The residency invites an artist to explore to explore current rural issues, changing concepts of rurality or rural identities whilst living and working in Berwick-upon-Tweed for 6 months.
Grandstand is a response to questions raised during by the artist during the residency such as what is the function of art in a rural town? Do tradition and identity evolve as the town’s population diversifies? And, who then is considered a “local”?
Grandstand is conceived as a site, a stage set for discussion. The installation activates the Gymnasium Gallery as a democratic forum with aim of engaging the public into seeing art as political, as performative, and as participatory.
Throughout the exhibition local artists, performers and groups will be invited to use the installation for meetings, performances or discussion – with the proviso that the events are open to all members of the public.
A sound piece and map accompany the Grandstand that explores the artist’s search for the ‘local’ through seemingly innocuous objects around Berwick.
Stephanie Misa is a Filipino-born, Austrian-based artist who works across a range of artistic disciplines including, sculpture, film, printmaking and sound.

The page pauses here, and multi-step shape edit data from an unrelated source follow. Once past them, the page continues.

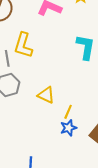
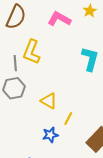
blue star: (68, 128) -> (50, 135), moved

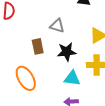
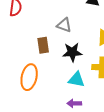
orange ellipse: (26, 78) -> (29, 77), turned 40

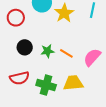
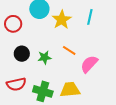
orange line: (66, 53) -> (69, 50), moved

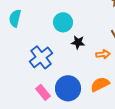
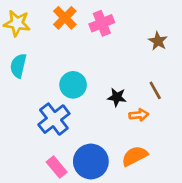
cyan circle: (63, 22) -> (73, 85), moved
black star: (78, 42) -> (117, 97), moved

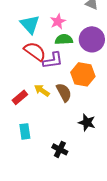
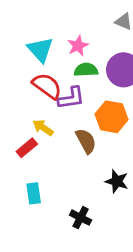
yellow arrow: (42, 90) -> (43, 128), moved

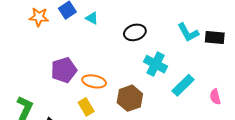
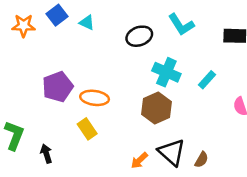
cyan L-shape: (188, 32) -> (181, 25), moved
cyan rectangle: (183, 85) -> (207, 80), moved, size x0.7
brown hexagon: (130, 98) -> (157, 108), moved

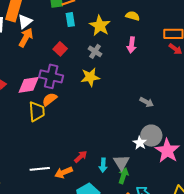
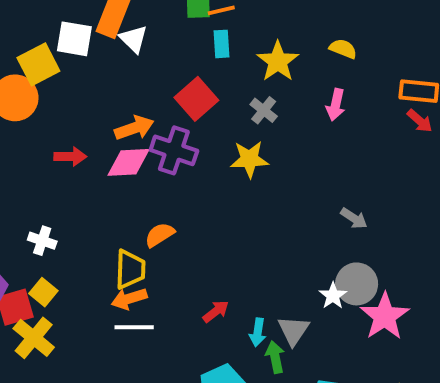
white triangle: (25, 21) -> (134, 39), turned -42
orange arrow: (26, 38) -> (134, 128), moved, turned 36
red square: (60, 49) -> (196, 99), size x1.5
orange semicircle: (50, 99) -> (160, 235), moved
yellow trapezoid: (37, 111) -> (130, 269), moved
orange arrow: (64, 172) -> (129, 299), moved
green arrow: (123, 176) -> (275, 357), moved, turned -35

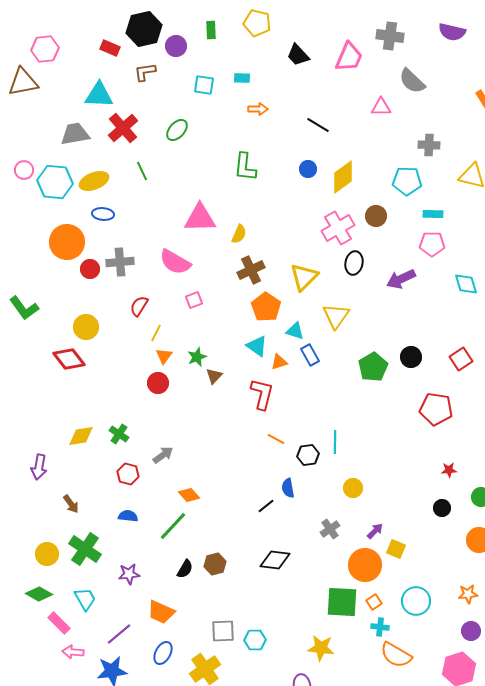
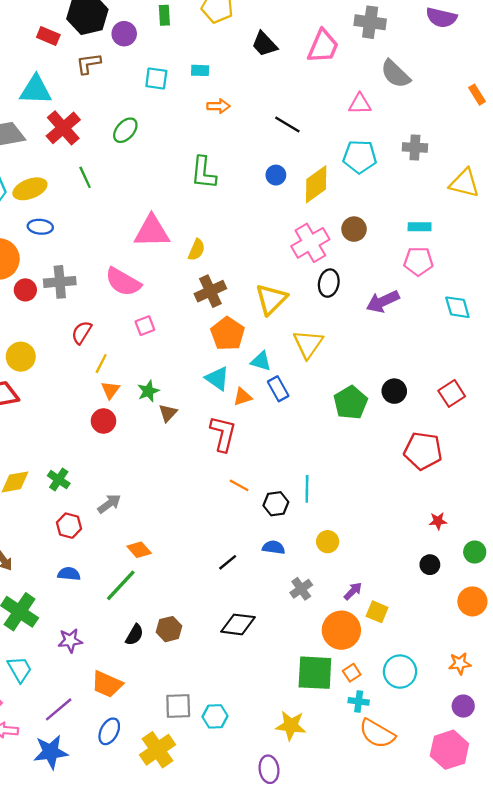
cyan pentagon: (407, 181) -> (360, 157), moved
blue semicircle: (288, 488) -> (274, 547), moved, turned 108

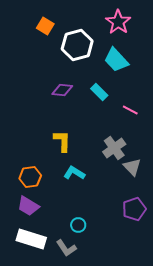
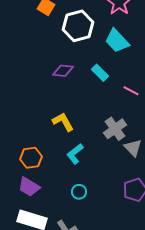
yellow L-shape: (62, 141) -> (63, 122), turned -30
cyan L-shape: (74, 173) -> (75, 154), turned -70
cyan circle: (78, 225) -> (79, 192), moved

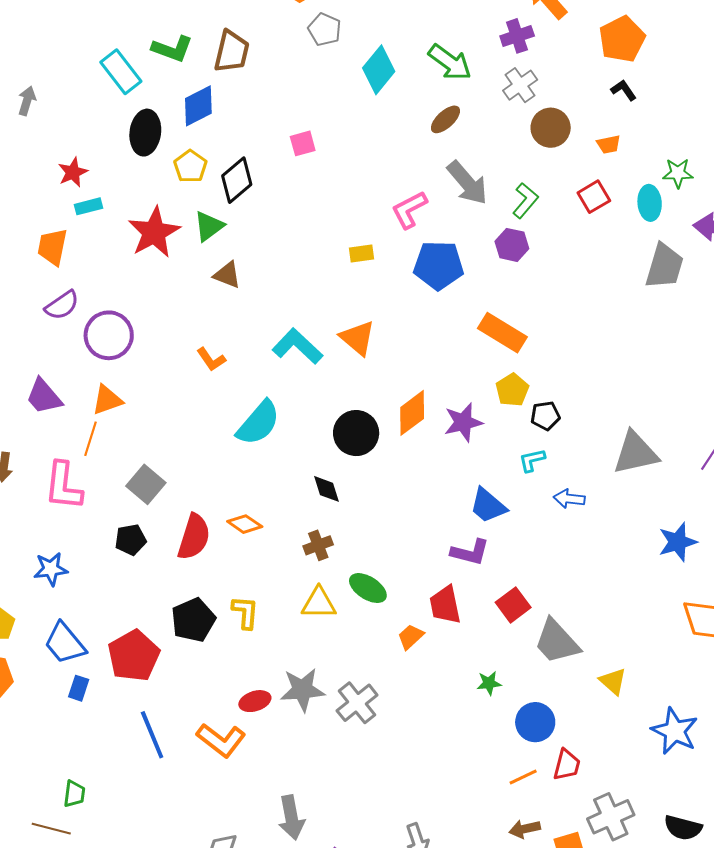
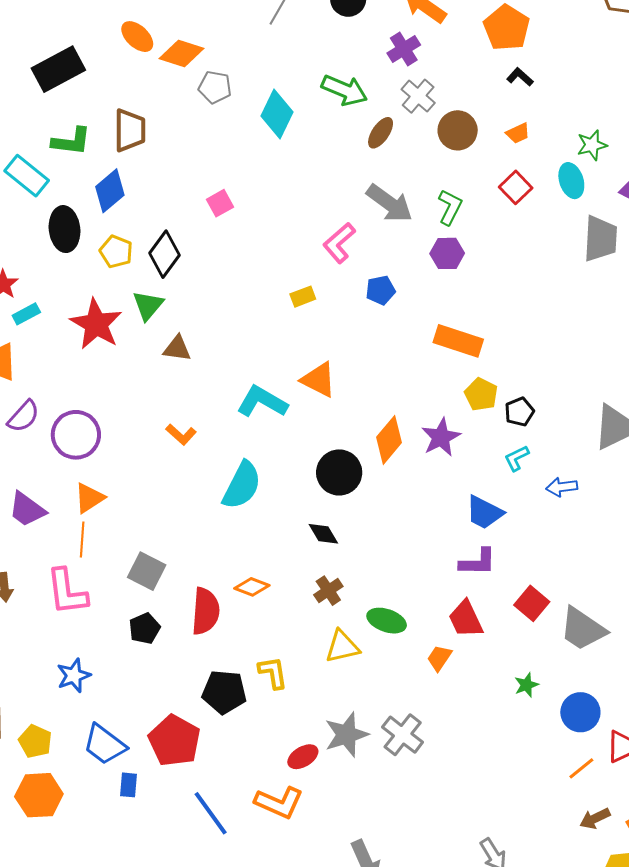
brown ellipse: (445, 119) -> (381, 133), moved
blue pentagon: (439, 265) -> (381, 290), size x0.6
black pentagon: (193, 620) -> (224, 692), turned -30

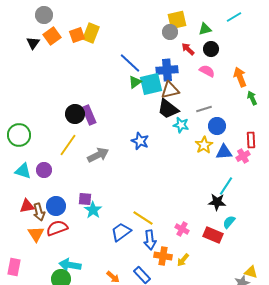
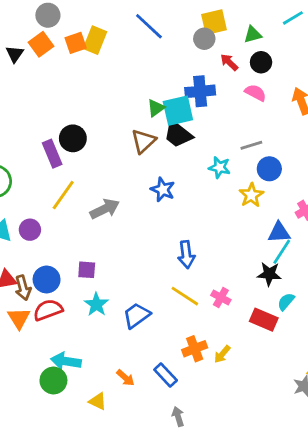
gray circle: (44, 15) -> (48, 15), moved
blue line: (130, 63) -> (149, 26), moved
brown triangle: (170, 90) -> (143, 141), moved, turned -30
black trapezoid: (168, 109) -> (178, 134), moved
black circle: (75, 114) -> (73, 138), moved
purple rectangle: (89, 115) -> (52, 154), moved
blue triangle: (224, 152) -> (279, 232), moved
cyan star: (93, 210) -> (96, 304), moved
yellow line: (143, 218) -> (185, 296), moved
pink cross: (182, 229) -> (221, 297), moved
blue arrow: (150, 240) -> (186, 255), moved
orange cross: (163, 256) -> (195, 349), turned -30

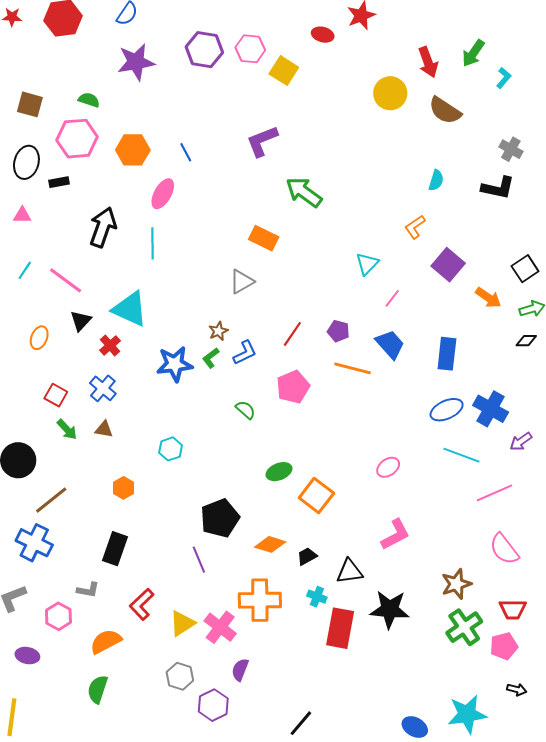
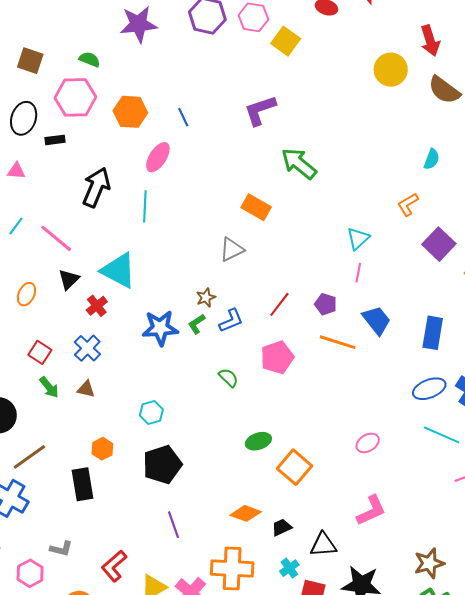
pink line: (392, 298) -> (358, 273), moved, turned -30
black pentagon: (220, 518) -> (162, 465), moved
black rectangle: (115, 549) -> (82, 484), moved, turned -32
cyan cross: (317, 597) -> (289, 568), turned 30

Using ethnographic methodology, her work examines questions of identity, immigration, and historical and cultural authenticity.
Graduating from the Academy of Fine Arts, in Vienna, previous projects include ‘The Schrebergarten (Untitled)’ – a two-part intervention concerned with discovering the social habits, activities and guidelines that govern an allotment garden community in Vienna and ‘A Colony of a Colony’; a project which reconstructed narratives of immigration and cultural exchange between the Philippines and Mexico during the height of the Spanish Empire through archival research, with a resulting installation at the Royal Institute of Art, Stockholm (KKH) and as part of the exhibit ‘Vienna Zocalo: Critical Crafting as a Postcolonial Strategy’ in Xalapa, Mexico.